Written by Don Monroe
In his talk about the work that led to his Mid-Career Researcher Award, David Mooney of Harvard University described “mechanoregeneration: the idea of mechanical signals controlling the regeneration of tissues and organs in the body.” In addition to fundamental experiments, he showed how these insights are leading to therapeutic devices.
There is growing recognition that cells respond not only to chemical signals but to mechanical cues. These can be either responses of the surrounding materials to forces the cells generate or externally imposed forces. “Materials can be used to control these mechanical signals,” Mooney said.
Mooney’s team has exploited three-dimensional (3D) alginate hydrogels, which are block-copolymer polysaccharides. Crosslinking occurs between one type of block, but not the other, letting the researchers tune the stiffness to see its effect on stem-cell proliferation, migration, and differentiation. Unlike other systems, “the architecture and the macromolecular transport in these gels does not change as we vary the extent of crosslinking,” Mooney stressed. In addition, cells do not adhere to the underlying gel backbone, but only to small synthetic peptides that the researchers covalently attach.
Experiments “demonstrated unequivocally in 3D that we could control the fate of these cells simply by controlling the stiffness of the gel in which the cells were encapsulated,” Mooney said. For example, mesenchymal stem cells differentiated into fat cells in a soft matrix, but into bone-forming cells in a stiffer matrix.
Beyond the static stiffness, Mooney showed that “fundamental elements of cell biology were dramatically altered by the stress relaxation or viscoelasticity of these hydrogels.” Modifications of this relaxation by changing molecular weight and introducing PEG spacers changed the speed of bone regrowth, and modified the ability of the cells to remodel their matrix.

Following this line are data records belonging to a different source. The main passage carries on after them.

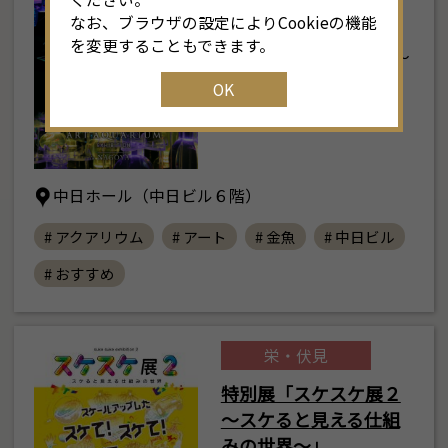
名古屋2026
なお、ブラウザの設定によりCookieの機能
を変更することもできます。
2026年7月24日(金) ～
9月23日(水･…
OK
中日ホール（中日ビル６階）
# アクアリウム
# アート
# 金魚
# 中日ビル
# おすすめ
栄・伏見
特別展「スケスケ展２
～スケると見える仕組
みの世界～」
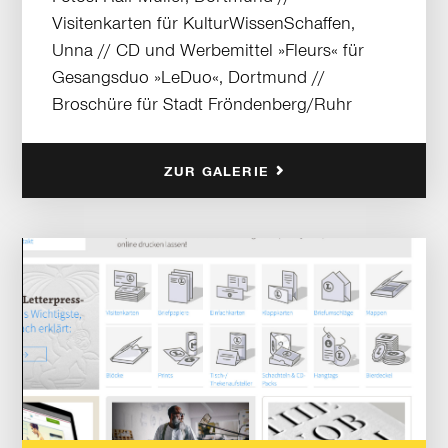
Visitenkarten für KulturWissenSchaffen,
Unna // CD und Werbemittel »Fleurs« für
Gesangsduo »LeDuo«, Dortmund //
Broschüre für Stadt Fröndenberg/Ruhr
ZUR GALERIE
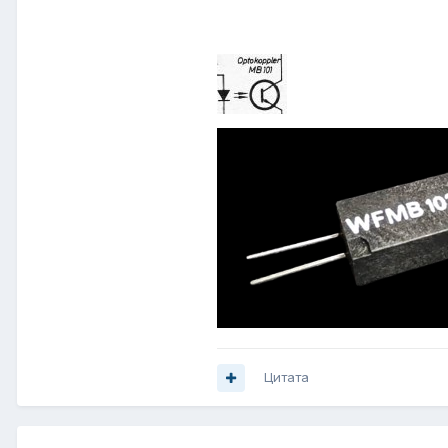
Цитата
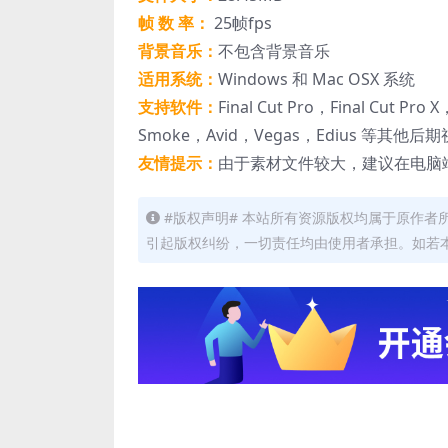
帧 数 率：
25帧fps
背景音乐：
不包含背景音乐
适用系统：
Windows 和 Mac OSX 系统
支持软件：
Final Cut Pro，Final Cut Pro
Smoke，Avid，Vegas，Edius 等其他
友情提示：
由于素材文件较大，建议在电脑
#版权声明# 本站所有资源版权均属于原作
引起版权纠纷，一切责任均由使用者承担。如若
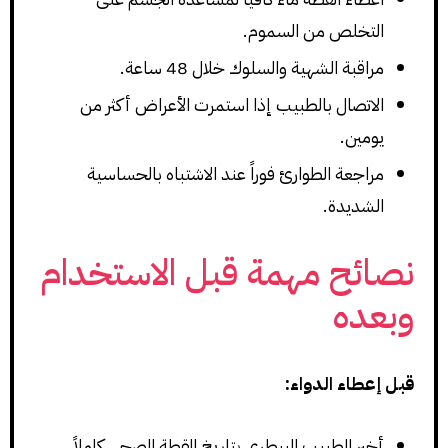
التخلص من السموم.
مراقبة الشهية والسلوك خلال 48 ساعة.
الاتصال بالطبيب إذا استمرت الأعراض أكثر من
يومين.
مراجعة الطوارئ فوراً عند الاشتباه بالحساسية
الشديدة.
نصائح مهمة قبل الاستخدام
وبعده
قبل إعطاء الدواء:
أخبر الطبيب البيطري بتاريخ القطة الصحي كاملاً.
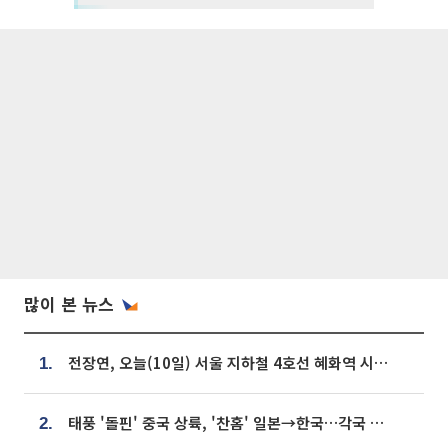
많이 본 뉴스
전장연, 오늘(10일) 서울 지하철 4호선 혜화역 시위…1호선 용산역 무정차
1.
태풍 '돌핀' 중국 상륙, '찬홈' 일본→한국…각국 기상청 예상 경로는?
2.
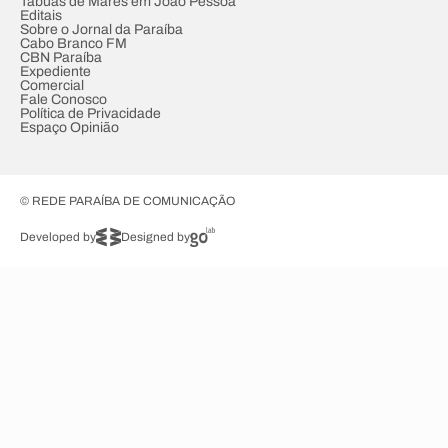
Tábuas de Marés em João Pessoa
Editais
Sobre o Jornal da Paraíba
Cabo Branco FM
CBN Paraíba
Expediente
Comercial
Fale Conosco
Política de Privacidade
Espaço Opinião
© REDE PARAÍBA DE COMUNICAÇÃO
Developed by
Designed by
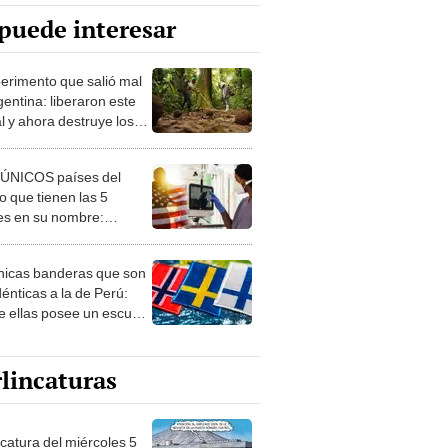
puede interesar
perimento que salió mal
gentina: liberaron este
l y ahora destruye los
es milenarios de la
onia
 ÚNICOS países del
 que tienen las 5
es en su nombre:
ca cuenta con uno
nicas banderas que son
dénticas a la de Perú:
e ellas posee un escudo
imilar
lincaturas
ncatura del miércoles 5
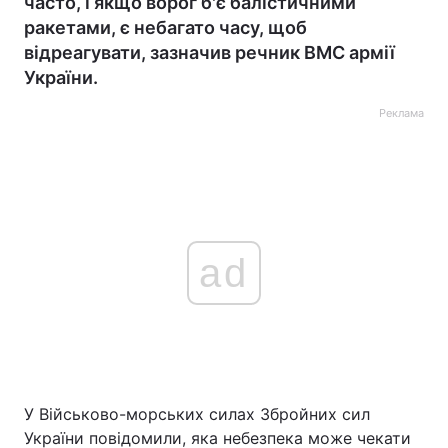
часто, і якщо ворог б'є балістичними
ракетами, є небагато часу, щоб
відреагувати, зазначив речник ВМС армії
України.
Реклама
ad
У Військово-морських силах Збройних сил
України повідомили, яка небезпека може чекати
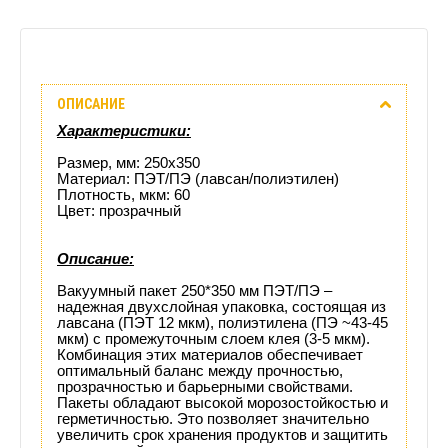
Описание
ОПИСАНИЕ
Отзывы
Характеристики:
(0)
Размер, мм: 250х350
Материал: ПЭТ/ПЭ (лавсан/полиэтилен)
Плотность, мкм: 60
Доставка
Цвет: прозрачный
этого
Описание:
товара
Вакуумный пакет 250*350 мм ПЭТ/ПЭ –
надежная двухслойная упаковка, состоящая из
лавсана (ПЭТ 12 мкм), полиэтилена (ПЭ ~43-45
мкм) с промежуточным слоем клея (3-5 мкм).
Комбинация этих материалов обеспечивает
оптимальный баланс между прочностью,
прозрачностью и барьерными свойствами.
Пакеты обладают высокой морозостойкостью и
герметичностью. Это позволяет значительно
увеличить срок хранения продуктов и защитить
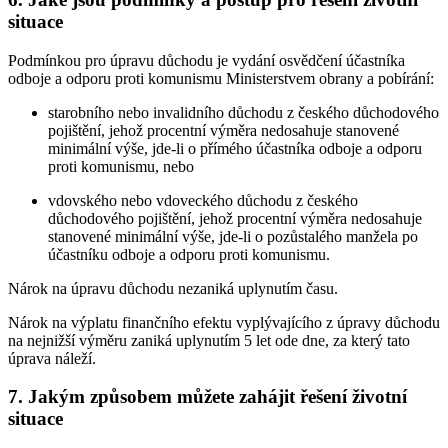
situace
Podmínkou pro úpravu důchodu je vydání osvědčení účastníka
odboje a odporu proti komunismu Ministerstvem obrany a pobírání:
starobního nebo invalidního důchodu z českého důchodového
pojištění, jehož procentní výměra nedosahuje stanovené
minimální výše, jde-li o přímého účastníka odboje a odporu
proti komunismu, nebo
vdovského nebo vdoveckého důchodu z českého
důchodového pojištění, jehož procentní výměra nedosahuje
stanovené minimální výše, jde-li o pozůstalého manžela po
účastníku odboje a odporu proti komunismu.
Nárok na úpravu důchodu nezaniká uplynutím času.
Nárok na výplatu finančního efektu vyplývajícího z úpravy důchodu
na nejnižší výměru zaniká uplynutím 5 let ode dne, za který tato
úprava náleží.
7. Jakým způsobem můžete zahájit řešení životní
situace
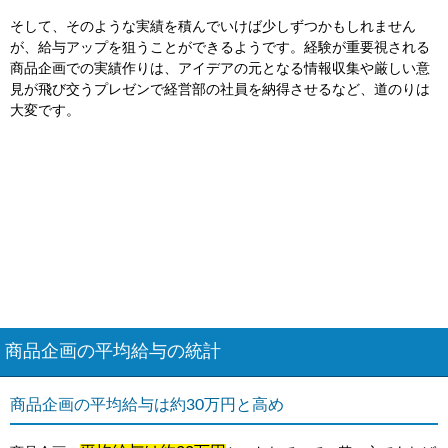
そして、そのような実績を積んでいけば少しずつかもしれません
が、給与アップを狙うことができるようです。経験が重要視される
商品企画での実績作りは、アイデアの元となる情報収集や厳しい意
見が飛び交うプレゼンで経営部の社員を納得させるなど、道のりは
大変です。
商品企画の平均給与の統計
商品企画の平均給与は約30万円と高め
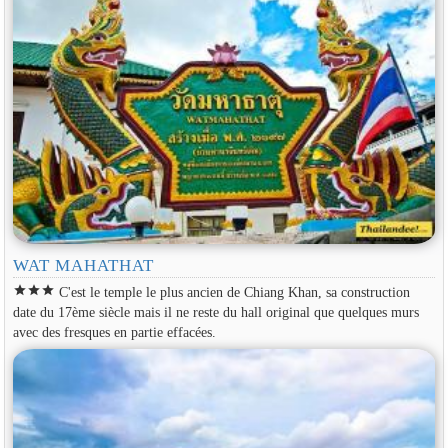
WAT MAHATHAT
star
star
star
C'est le temple le plus ancien de Chiang Khan, sa construction
date du 17ème siècle mais il ne reste du hall original que quelques murs
avec des fresques en partie effacées.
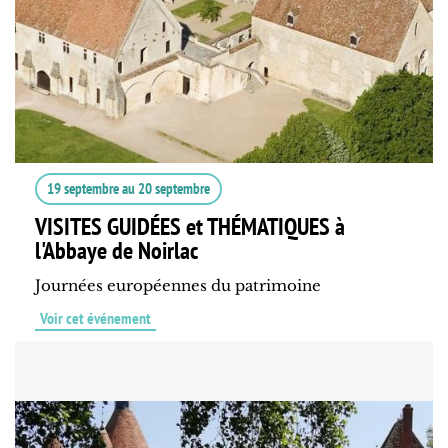
19 septembre
au
20 septembre
VISITES GUIDÉES et THÉMATIQUES à
l'Abbaye de Noirlac
Journées européennes du patrimoine
Voir cet événement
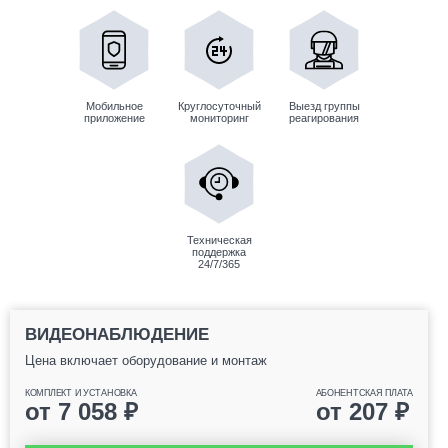
Мобильное
Круглосуточный
Выезд группы
приложение
мониторинг
реагирования
Техническая
поддержка
24/7/365
ВИДЕОНАБЛЮДЕНИЕ
Цена включает оборудование и монтаж
КОМПЛЕКТ И УСТАНОВКА
АБОНЕНТСКАЯ ПЛАТА
от
7 058
₽
от
207
₽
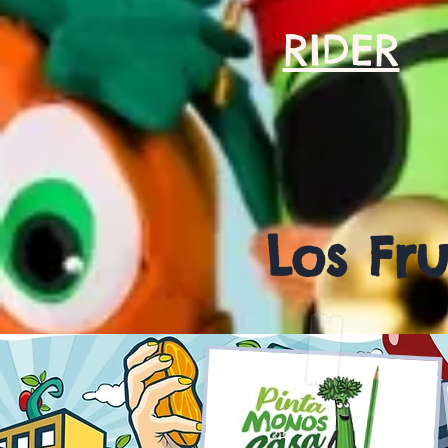
RIDER
Los Fr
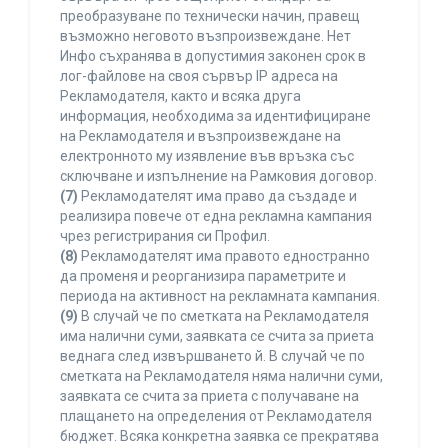
преобразуване по технически начин, правещ
възможно неговото възпроизвеждане. Нет
Инфо съхранява в допустимия законен срок в
лог-файлове на своя сървър IP адреса на
Рекламодателя, както и всяка друга
информация, необходима за идентифициране
на Рекламодателя и възпроизвеждане на
електронното му изявление във връзка със
сключване и изпълнение на Рамковия договор.
(7)
Рекламодателят има право да създаде и
реализира повече от една рекламна кампания
чрез регистрирания си Профил.
(8)
Рекламодателят има правото едностранно
да променя и реорганизира параметрите и
периода на активност на рекламната кампания.
(9)
В случай че по сметката на Рекламодателя
има налични суми, заявката се счита за приета
веднага след извършването й. В случай че по
сметката на Рекламодателя няма налични суми,
заявката се счита за приета с получаване на
плащането на определения от Рекламодателя
бюджет. Всяка конкретна заявка се прекратява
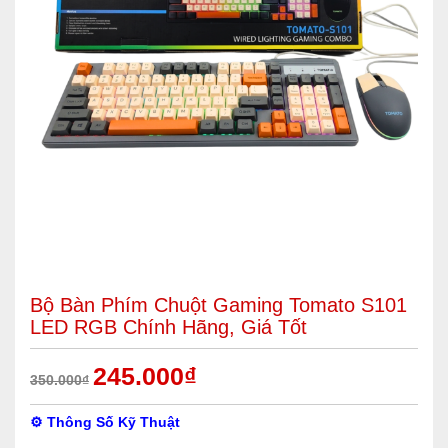
Bộ Bàn Phím Chuột Gaming Tomato S101
LED RGB Chính Hãng, Giá Tốt
245.000
₫
350.000
₫
⚙️ Thông Số Kỹ Thuật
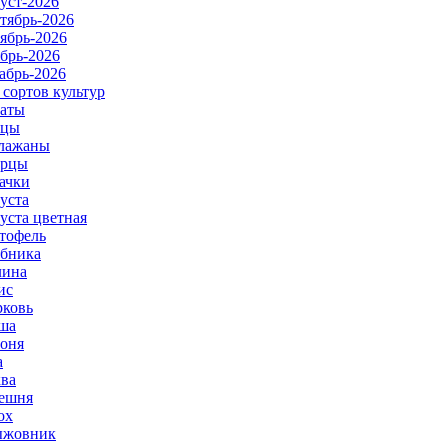
уст-2026
тябрь-2026
ябрь-2026
брь-2026
абрь-2026
 сортов культур
аты
рцы
лажаны
урцы
ачки
уста
уста цветная
тофель
бника
ина
ис
ковь
ша
оня
а
ва
ешня
ох
ыжовник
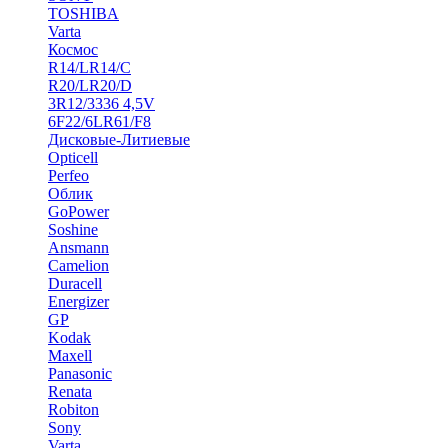
TOSHIBA
Varta
Космос
R14/LR14/C
R20/LR20/D
3R12/3336 4,5V
6F22/6LR61/F8
Дисковые-Литиевые
Opticell
Perfeo
Облик
GoPower
Soshine
Ansmann
Camelion
Duracell
Energizer
GP
Kodak
Maxell
Panasonic
Renata
Robiton
Sony
Varta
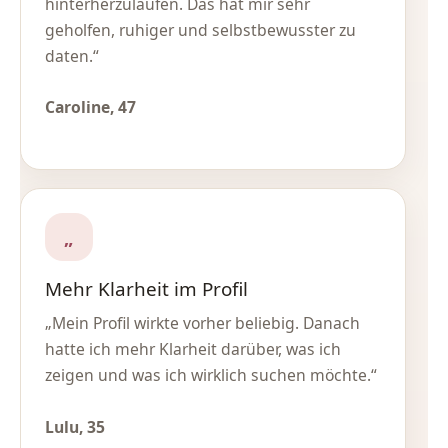
hinterherzulaufen. Das hat mir sehr
geholfen, ruhiger und selbstbewusster zu
daten.“
Caroline, 47
„
Mehr Klarheit im Profil
„Mein Profil wirkte vorher beliebig. Danach
hatte ich mehr Klarheit darüber, was ich
zeigen und was ich wirklich suchen möchte.“
Lulu, 35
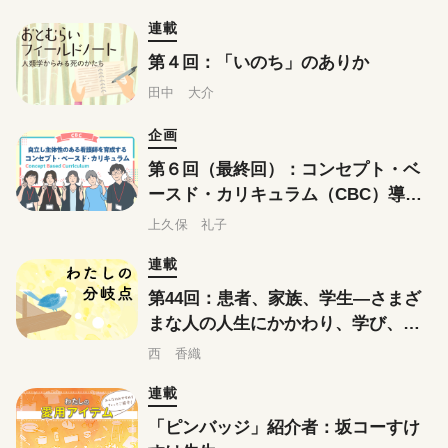
連載
第４回：「いのち」のありか
田中 大介
企画
第６回（最終回）：コンセプト・ベ
ースド・カリキュラム（CBC）導入
から３年間の評価と今後の取り組み
上久保 礼子
連載
第44回：患者、家族、学生―さまざ
まな人の人生にかかわり、学び、と
もに歩む
西 香織
連載
「ピンバッジ」紹介者：坂コーすけ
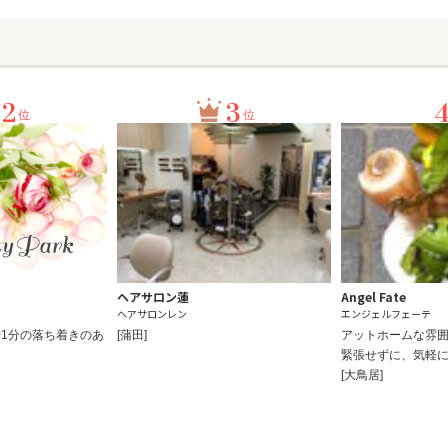
2
3
位
位
ヘアサロン蓮
Angel Fate
ヘアサロンレン
エンジェルフェーテ
1分の落ち着きのあ
[蒲田]
アットホームな雰
緊張せずに、気軽
[大鳥居]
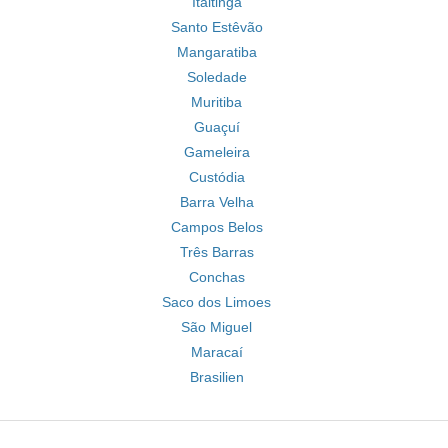
Itaitinga
Santo Estêvão
Mangaratiba
Soledade
Muritiba
Guaçuí
Gameleira
Custódia
Barra Velha
Campos Belos
Três Barras
Conchas
Saco dos Limoes
São Miguel
Maracaí
Brasilien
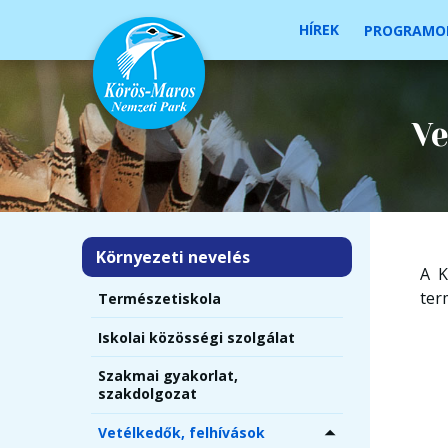
HÍREK
PROGRAMO
Ve
Környezeti nevelés
A K
ter
Természetiskola
Iskolai közösségi szolgálat
Szakmai gyakorlat,
szakdolgozat
Vetélkedők, felhívások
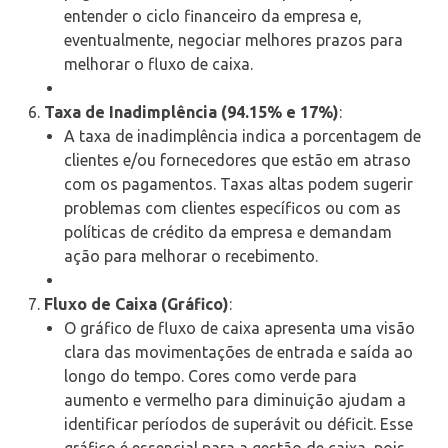
entender o ciclo financeiro da empresa e,
eventualmente, negociar melhores prazos para
melhorar o fluxo de caixa.
Taxa de Inadimplência (94.15% e 17%)
:
A taxa de inadimplência indica a porcentagem de
clientes e/ou fornecedores que estão em atraso
com os pagamentos. Taxas altas podem sugerir
problemas com clientes específicos ou com as
políticas de crédito da empresa e demandam
ação para melhorar o recebimento.
Fluxo de Caixa (Gráfico)
:
O gráfico de fluxo de caixa apresenta uma visão
clara das movimentações de entrada e saída ao
longo do tempo. Cores como verde para
aumento e vermelho para diminuição ajudam a
identificar períodos de superávit ou déficit. Esse
gráfico é essencial para a gestão de caixa, pois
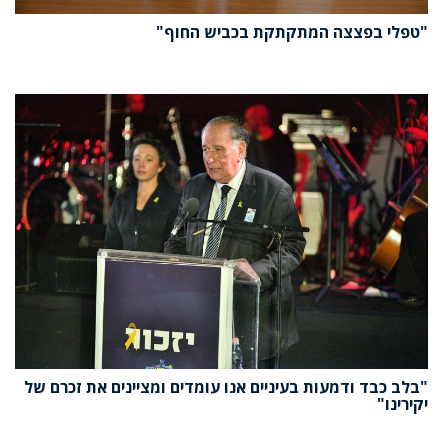
"טפלי בפצצה המתקתקת בכביש החוף"
"בלב כבד ודמעות בעיניים אנו עומדים ומציינים את זכרם של
יקירינו"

Clinical application of stem cells today, however, is dominated by IV infusion of individual cells, but almost all of the injected cells are gone within a day. This problem can be addressed by surgically implanting hydrogels, but Mooney illustrated a successful alternative in which the cells are individually embedded in hydrogel using droplet microfluidics. This results in better cell survival, and lets researchers use, for single cells, the gel-modification tricks developed for populations in culture.
Cells and tissue are sensitive not only to mechanical response to forces they generate, but to applied forces, Mooney illustrated for muscle tissue. This insight led to a project, spearheaded by Ellen Roche (now at the Massachusetts Institute of Technology) to develop pneumatically actuated soft-robotic devices to assist heart function and regeneration.
The envisioned device combines two capabilities. First, a mechanical sleeve around the heart provides extra pumping assistance without directly contacting the blood. The team showed that this device significantly enhanced cardiac output in pigs. Second, therapies can be locally provided without additional surgery. This capability is especially important for cellular therapies, Mooney said, where single applications are often insufficient for regeneration.
In his final topic, Mooney described a key requirement for applying forces to tissues, which is adhesion to wet and dynamic tissues. Mooney, former colleague Jeong-Yun Sun, and their collaborators combined the ionically crosslinked polysaccharide network with a covalently crosslinked protein network. The hydrogel “crosslinks can dissipate energy, but the bonds are pretty weak,” Mooney noted. The covalent crosslinks are stronger, but the materials are brittle. The combination provides “an unprecedented level of toughness.” Combining this material with chemistry to bridge the underlying tissue and the hydrogel resulted in tough adhesives that “dramatically outperform anything that has been previously described,” including superglue, Mooney said.
The Mid-Career Researcher Award recognizes exceptional achievements in materials research made by mid-career professionals. The Mid-Career Researcher Award is made possible through an endowment established by MilliporeSigma (Sigma-Aldrich Materials Science). This year’s award was given “for pioneering contributions to the field of biomaterials, especially in the incorporation of biological design principles into materials and the use of biomaterials in mechanobiology, tissue engineering and therapeutics.”